A Organização Mundial da Saúde (OMS) declarou formalmente uma “emergência de saúde pública de importância internacional” devido ao recente surto do vírus Ebola, especificamente da cepa Bundibugyo, que afeta a República Democrática do Congo (RDC) e Uganda. A decisão, anunciada na noite de sábado, 16 de maio de 2026, sublinha a gravidade da situação e a preocupação global com a potencial propagação da doença.
O Alerta Global da OMS
A classificação de emergência foi emitida pelo gabinete do diretor-geral da OMS após uma série de consultas com os Estados-membros impactados. Embora o comunicado mencione uma “emergência pandêmica”, a organização faz questão de ressalvar que o surto atual, envolvendo a cepa Bundibugyo, ainda não cumpre integralmente os rigorosos critérios estabelecidos pelo Regulamento Sanitário Internacional (RSI) de 2005 para tal designação. Contudo, a declaração reforça a gravidade da crise e a urgência de uma resposta coordenada em nível global para conter o avanço do vírus.
Cenário Epidemiológico e Risco de Propagação Regional
O cenário que motivou a intervenção da OMS é complexo e preocupante. Na província de Ituri, na República Democrática do Congo, foram confirmados oito casos de contágio por laboratórios até a sexta-feira, adicionando-se a uma contagem de 246 casos suspeitos e aproximadamente 80 óbitos que estão sob investigação. A situação ganhou uma dimensão transfronteiriça com a detecção de casos em Uganda. Dois laboratórios em Kampala confirmaram infecções, incluindo um falecimento, entre sexta e sábado, em indivíduos que haviam viajado da RDC, sem que, inicialmente, houvesse um vínculo epidemiológico aparente entre os casos ugandenses.

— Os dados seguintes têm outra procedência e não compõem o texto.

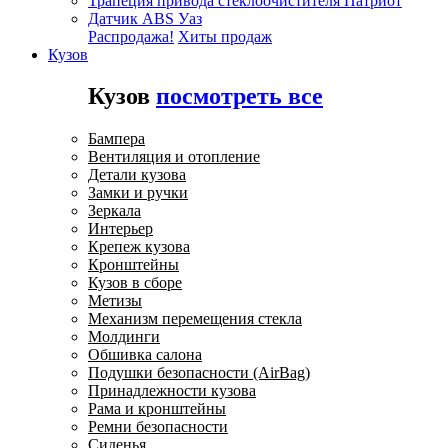
Трапеция привода стеклоочистителя Патриот
Датчик ABS Уаз
Распродажа!
Хиты продаж
Кузов
Кузов
посмотреть все
Бампера
Вентиляция и отопление
Детали кузова
Замки и ручки
Зеркала
Интерьер
Крепеж кузова
Кронштейны
Кузов в сборе
Метизы
Механизм перемещения стекла
Молдинги
Обшивка салона
Подушки безопасности (AirBag)
Принадлежности кузова
Рама и кронштейны
Ремни безопасности
Сиденья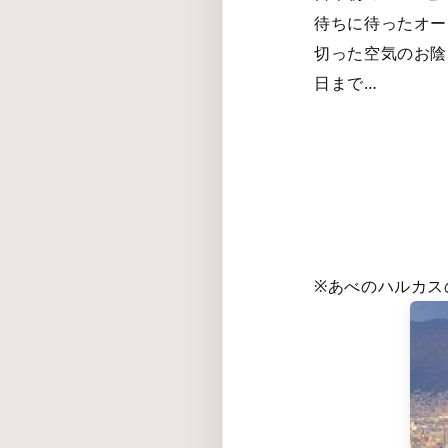
待ちに待ったオー
切った空気のお陰
日まで…
※あべのハルカス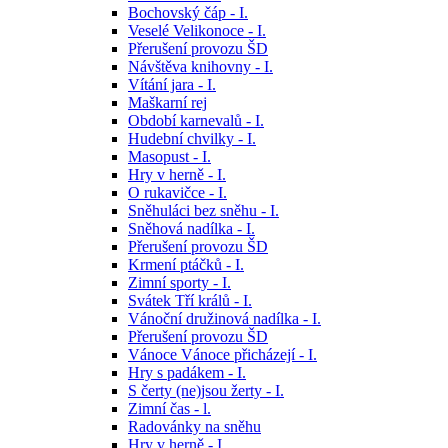
Bochovský čáp - I.
Veselé Velikonoce - I.
Přerušení provozu ŠD
Návštěva knihovny - I.
Vítání jara - I.
Maškarní rej
Období karnevalů - I.
Hudební chvilky - I.
Masopust - I.
Hry v herně - I.
O rukavičce - I.
Sněhuláci bez sněhu - I.
Sněhová nadílka - I.
Přerušení provozu ŠD
Krmení ptáčků - I.
Zimní sporty - I.
Svátek Tří králů - I.
Vánoční družinová nadílka - I.
Přerušení provozu ŠD
Vánoce Vánoce přicházejí - I.
Hry s padákem - I.
S čerty (ne)jsou žerty - I.
Zimní čas - l.
Radovánky na sněhu
Hry v herně - I.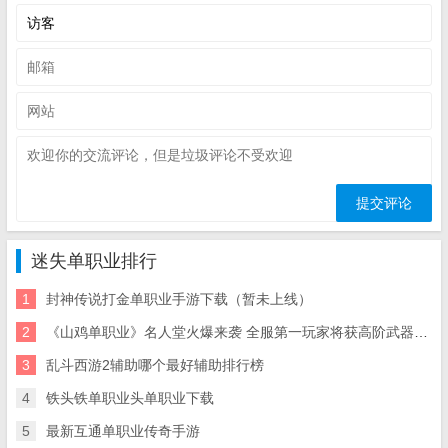
迷失单职业排行
1
封神传说打金单职业手游下载（暂未上线）
2
《山鸡单职业》名人堂火爆来袭 全服第一玩家将获高阶武器、最强神
3
乱斗西游2辅助哪个最好辅助排行榜
4
铁头铁单职业头单职业下载
5
最新互通单职业传奇手游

Mobilidade Populacional e Preocupação Internacional
A intensa mobilidade populacional na fronteira entre os dois países é um fator crítico que eleva significativamente o risco de uma propagação internacional da doença. Os Centros de Controle e Prevenção de Doenças da África (CDC África) manifestaram profunda preocupação com este potencial, convocando uma reunião urgente de coordenação de alto nível. Este encontro reuniu importantes entidades regionais e internacionais, como a própria OMS e os CDC dos Estados Unidos, da China e da Europa, visando a elaboração de estratégias conjuntas de contenção e vigilância.
Estratégias de Resposta e Engajamento Comunitário
A declaração da OMS destaca a necessidade premente de coordenação e cooperação internacionais para se obter uma compreensão abrangente do surto. O objetivo é unificar as medidas de vigilância, prevenção e resposta, além de expandir e fortalecer as operações no terreno para garantir a capacidade de aplicação de controles eficazes. A organização também emitiu recomendações cruciais para as nações afetadas, incluindo a ativação de mecanismos nacionais de gestão de desastres e emergências, e o estabelecimento de um centro de operações de emergência.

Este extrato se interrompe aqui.